In the early '50s, Ma Lang set up a daring magazine and made a name for himself with his poetry collections. Around the same time, two children arrived with their respective families. The first, Xi Xi, was born in Shanghai in 1937, and soon began publishing her poems in newspapers. She continued to write in all genres, from novels to short stories, from essays to chronicles, in an abundance that rhymed with the desire not to let a world that was already disappearing sink into oblivion. Nostalgia permeates one of her texts, now studied at school, a fine achievement for this former teacher. Her second child, Leug Ping-kwan, was only a few months old when she arrived, so it was here that he would grow up and return after his studies in the United States. An important figure in local literary life, he was an eclectic and enthusiastic academic, winner of the Hong Kong Medal of Honor, and one of the few writers translated into our language(Îles et continents, et autres nouvelles, Gallimard, 2001).
Modern literature
Unlike her predecessors, Xiaosi (Lu Wei-Iuan) was born in Hong Kong in 1939. She too traveled, notably to Japan, where she took on the role of literary researcher. In addition to this important academic role, she published some twenty works in which she enjoyed elaborating animal metaphors.
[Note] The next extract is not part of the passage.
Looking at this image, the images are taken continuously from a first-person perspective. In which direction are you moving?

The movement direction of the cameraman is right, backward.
As most of the new generation of writers were also born in Hong Kong, it's no exaggeration to speak of a genuine Hong Kong literature. Wong Bik-wan, for example, has regularly been praised for her realistic, not to say subversive, writings, while Dung Kai-cheung, another key figure, has sometimes been a visionary. Albert Tam and Dorothy Tse excel in the fantasy genre, and their youngest daughter, Hon Lai-chu, born in 1978, is often compared to Franz Kafka! Some are beginning to turn away from their mother tongue and write in English, using the Internet as an alternative to other distribution channels. Access to texts in French translation, however, remains tricky.